Creel represented her client, Randy Moore, from the beginning of the habeas case by filing a petition on his behalf in 2001 when she was a federal public defender in Oregon. She represented him on appeal and argued before the Ninth Circuit in March 2005. Last July she finally received a response for years of hard work.
The case involved Moore, who admitted to killing a friend during a fight. He was sentenced to 30 years in federal prison based on a taped confession at the police station that all parties agree was coerced and therefore unconstitutional. Even more egregious, the judges found, was that Moore's trial counsel failed to recognize and file a motion to the unconstitutionality of the confession.
The U.S. District Court, acting on the habeas petition filed by Creel that outlined a list of constitutional violations, agreed that Moore’s confession was involuntary and coerced, and therefore could not be used against him. But the court considered it a "harmless error" and refused to grant the writ. .
On appeal, Creel continued to argue that the ineffective assistance of trial counsel allowed a coerced confession to be used against Moore and that the confession was indeed prejudicial. A year ago, in published opinion, the appellate court agreed. That ruling was challenged by the State of Oregon, which sought a rehearing en banc.
Last July, the Ninth Circuit judges denied the request for rehearing and again issued the writ of habeas corpus in a 103-page opinion outlining the constitutional infirmities. The new opinion reaffirms that Moore is entitled to relief as described in the first opinion.
Given the strict standards for proving both a coerced confession and ineffective counsel in a post conviction case, Creel, who joined the UNM law faculty in 2007, was pleased for her client.
"When I first met with him, I told him that our chances of succeeding in a federal habeas petition were very slim.
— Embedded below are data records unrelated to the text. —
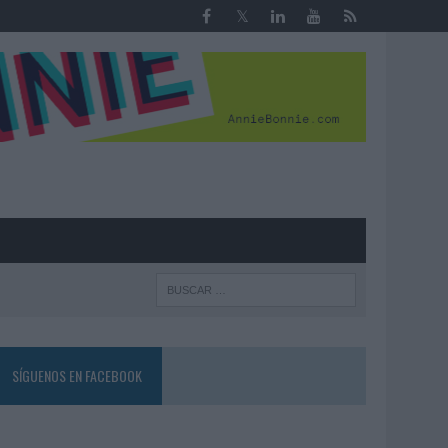
R
SÍGUENOS EN FACEBOOK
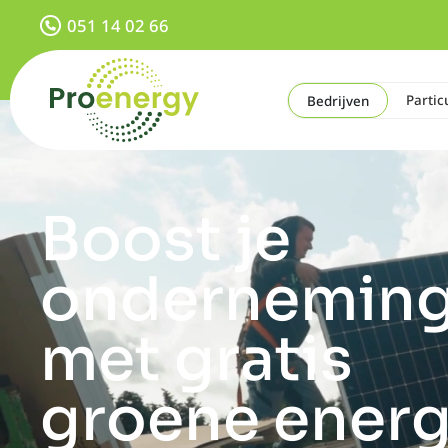
051 14 02 66
Partic
Bedrijven
Boost je
ondernemin
met gratis
groene energ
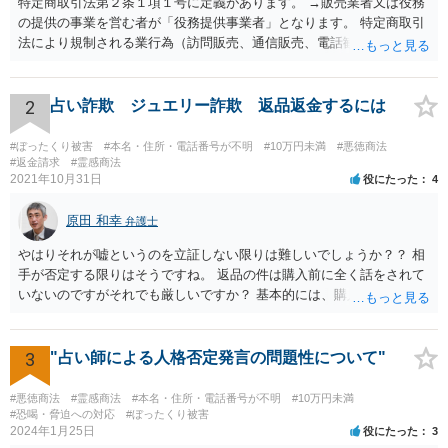
特定商取引法第２条１項１号に定義があります。 →販売業者又は役務
の提供の事業を営む者が「役務提供事業者」となります。 特定商取引
法により規制される業行為（訪問販売、通信販売、電話勧誘販売な
ど）を行うものは、広く同法の事業者に該当し、同法に定めるルール
を守る必要があります。
2
占い詐欺 ジュエリー詐欺 返品返金するには
#ぼったくり被害
#本名・住所・電話番号が不明
#10万円未満
#悪徳商法
#返金請求
#霊感商法
2021年10月31日
役にたった
4
原田 和幸
弁護士
やはりそれが嘘というのを立証しない限りは難しいでしょうか？？ 相
手が否定する限りはそうですね。 返品の件は購入前に全く話をされて
いないのですがそれでも厳しいですか？ 基本的には、購入したのであ
れば、返品できないのが原則だと思います。
3
"占い師による人格否定発言の問題性について"
#悪徳商法
#霊感商法
#本名・住所・電話番号が不明
#10万円未満
#恐喝・脅迫への対応
#ぼったくり被害
2024年1月25日
役にたった
3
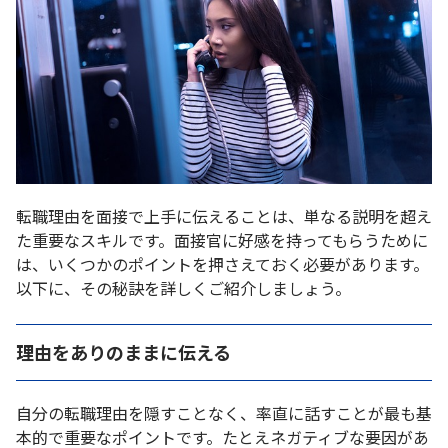
転職理由を面接で上手に伝えることは、単なる説明を超え
た重要なスキルです。面接官に好感を持ってもらうために
は、いくつかのポイントを押さえておく必要があります。
以下に、その秘訣を詳しくご紹介しましょう。
理由をありのままに伝える
自分の転職理由を隠すことなく、率直に話すことが最も基
本的で重要なポイントです。たとえネガティブな要因があ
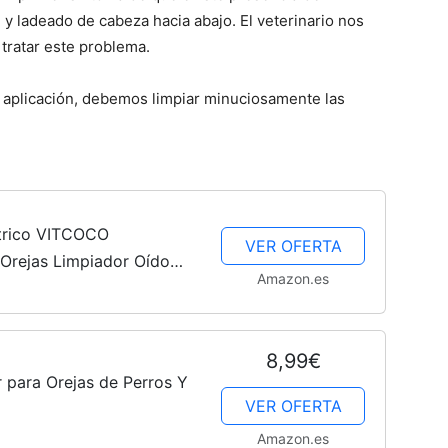
e y ladeado de cabeza hacia abajo. El veterinario nos
tratar este problema.
–
aplicación, debemos limpiar minuciosamente las
Fotos
ctrico VITCOCO
VER OFERTA
Orejas Limpiador Oído
Amazon.es
4 modos de Presión,
illas...
de
8,99€
para Orejas de Perros Y
VER OFERTA
Amazon.es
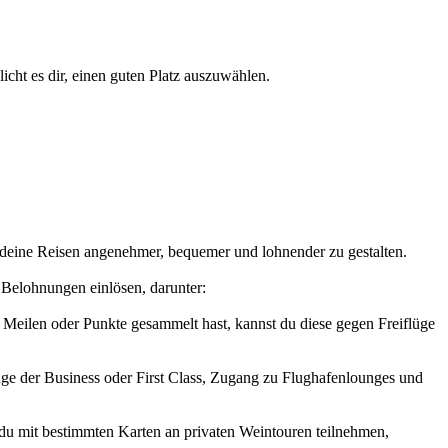
cht es dir, einen guten Platz auszuwählen.
, deine Reisen angenehmer, bequemer und lohnender zu gestalten.
 Belohnungen einlösen, darunter:
nd Meilen oder Punkte gesammelt hast, kannst du diese gegen Freiflüge
üge der Business oder First Class, Zugang zu Flughafenlounges und
t du mit bestimmten Karten an privaten Weintouren teilnehmen,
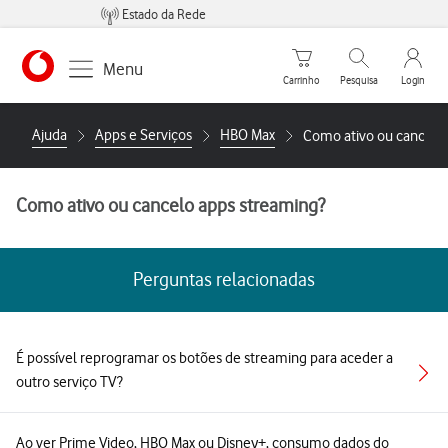
Estado da Rede
Carrinho de compras
Pesquisar
My Vo
Menu
Carrinho
Pesquisa
Login
https://www.vodafone.pt
Ajuda
Apps e Serviços
HBO Max
Como ativo ou cancelo
Como ativo ou cancelo apps streaming?
Perguntas relacionadas
É possível reprogramar os botões de streaming para aceder a
outro serviço TV?
Ao ver Prime Video, HBO Max ou Disney+, consumo dados do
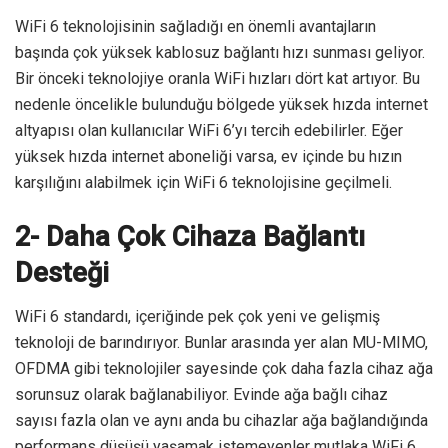
WiFi 6 teknolojisinin sağladığı en önemli avantajların
başında çok yüksek kablosuz bağlantı hızı sunması geliyor.
Bir önceki teknolojiye oranla WiFi hızları dört kat artıyor. Bu
nedenle öncelikle bulunduğu bölgede yüksek hızda internet
altyapısı olan kullanıcılar WiFi 6’yı tercih edebilirler. Eğer
yüksek hızda internet aboneliği varsa, ev içinde bu hızın
karşılığını alabilmek için WiFi 6 teknolojisine geçilmeli.
2- Daha Çok Cihaza Bağlantı
Desteği
WiFi 6 standardı, içeriğinde pek çok yeni ve gelişmiş
teknoloji de barındırıyor. Bunlar arasında yer alan MU-MIMO,
OFDMA gibi teknolojiler sayesinde çok daha fazla cihaz ağa
sorunsuz olarak bağlanabiliyor. Evinde ağa bağlı cihaz
sayısı fazla olan ve aynı anda bu cihazlar ağa bağlandığında
performans düşüşü yaşamak istemeyenler mutlaka WiFi 6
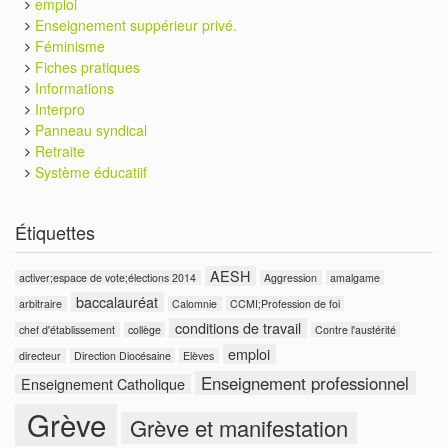
emploi
Enseignement suppérieur privé.
Féminisme
Fiches pratiques
Informations
Interpro
Panneau syndical
Retraite
Système éducatiif
Étiquettes
AESH
activer;espace de vote;élections 2014
Aggression
amalgame
baccalauréat
arbitraire
Calomnie
CCMI;Profession de foi
conditions de travail
chef d'établissement
collège
Contre l'austérité
emploi
directeur
Direction Diocésaine
Elèves
Enseignement professionnel
Enseignement Catholique
Grève
Grève et manifestation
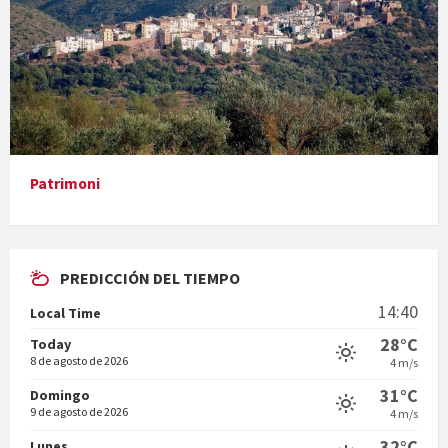
Presentació del llibre &quot;La mare&quot;, d'Emma Zafon
Patrimoni
PREDICCIÓN DEL TIEMPO
En Bum
14:40
Local Time
28°C
Today
8 de agosto de 2026
4 m/s
31°C
Domingo
9 de agosto de 2026
4 m/s
Vermuts a la Font. Hit parit
32°C
Lunes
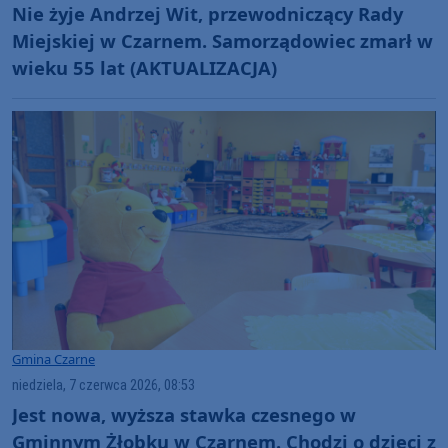
Nie żyje Andrzej Wit, przewodniczący Rady
Miejskiej w Czarnem. Samorządowiec zmarł w
wieku 55 lat (AKTUALIZACJA)
Gmina Czarne
niedziela, 7 czerwca 2026, 08:53
Jest nowa, wyższa stawka czesnego w
Gminnym Żłobku w Czarnem. Chodzi o dzieci z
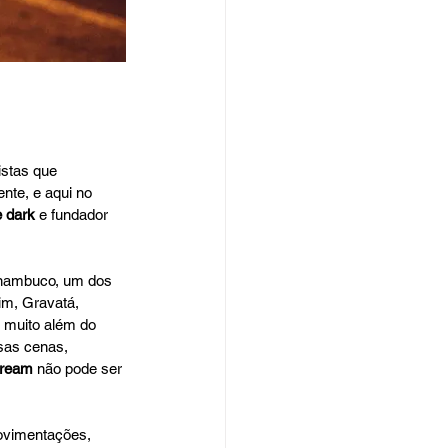
istas que 
nte, e aqui no 
e dark 
e fundador 
rnambuco, um dos 
im, Gravatá, 
a muito além do 
sas cenas, 
Dream
 não pode ser 
ovimentações, 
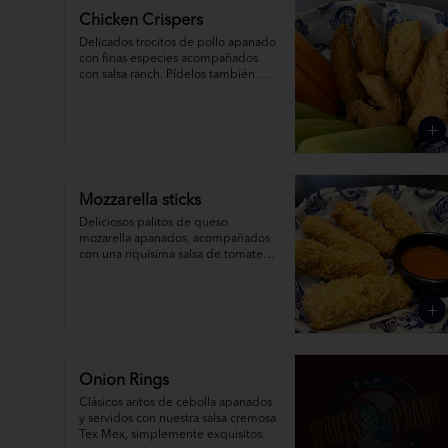
Chicken Crispers
Delicados trocitos de pollo apanado 
con finas especies acompañados 
con salsa ranch. Pídelos también 
bañados con tu salsa favorita.
Mozzarella sticks
Deliciosos palitos de queso 
mozarella apanados, acompañados 
con una riquísima salsa de tomates 
frescos.
Onion Rings
Clásicos aritos de cebolla apanados 
y servidos con nuestra salsa cremosa 
Tex Mex, simplemente exquisitos.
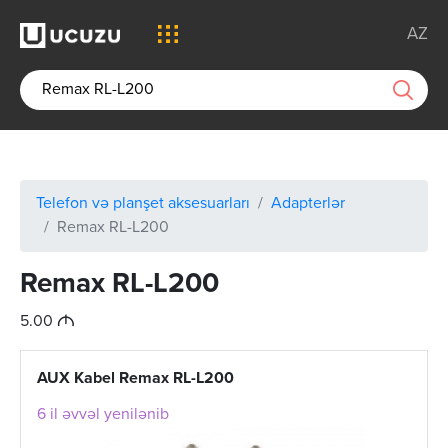
AZ
Telefon və planşet aksesuarları
Adapterlər
Remax RL-L200
Remax RL-L200
M
5.00
AUX Kabel Remax RL-L200
6 il əvvəl yenilənib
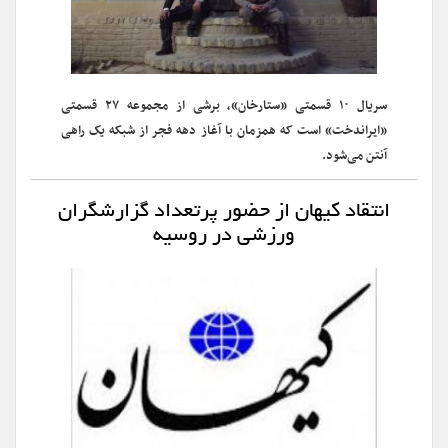
سریال ۱۰ قسمتی «ستارخان»، برشی از مجموعه ۲۷ قسمتی
«ایراندخت» است که همزمان با آغاز دهه فجر از شبکه یک راهی
آنتن می‌شود.
انتقاد کیهان از حضور پرتعداد گزارشگران
ورزشی در روسیه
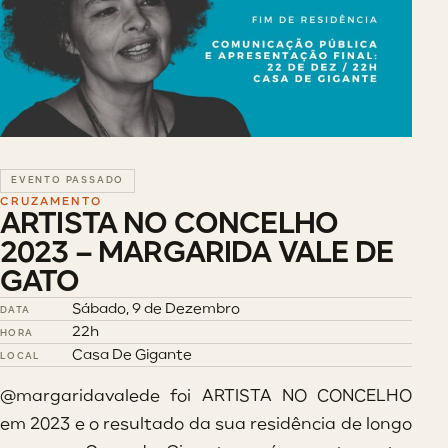
EVENTO PASSADO
CRUZAMENTO
ARTISTA NO CONCELHO
2023 – MARGARIDA VALE DE
GATO
Sábado, 9 de Dezembro
DATA
22h
HORA
Casa De Gigante
LOCAL
@margaridavalede
foi ARTISTA NO CONCELHO
em 2023 e o resultado da sua residência de longo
Because federal habeas statutes require strict deadlines and procedural rules, deference to the state court decision and an extremely high standard for relief, habeas is an uphill battle even in the best cases in which the constitutional error has been preserved and you have a good record," she says. "Very few habeas petitions filed in U.S. district courts by state prisoners in non-capital cases are granted and this case reaffirms that our constitutional rights afforded to us as individuals are worth protecting, that we can’t just throw people in jail based on improper interrogation tactics."
The case has been stayed for 90 days to allow the state to file a writ of certiorari. If the U.S. Supreme Court refuses to hear the case, Moore will be released after 17 years of imprisonment, unless the state decides to refile charges, in which case he will finally have his day in court or receive a fair remedy by the State of Oregon.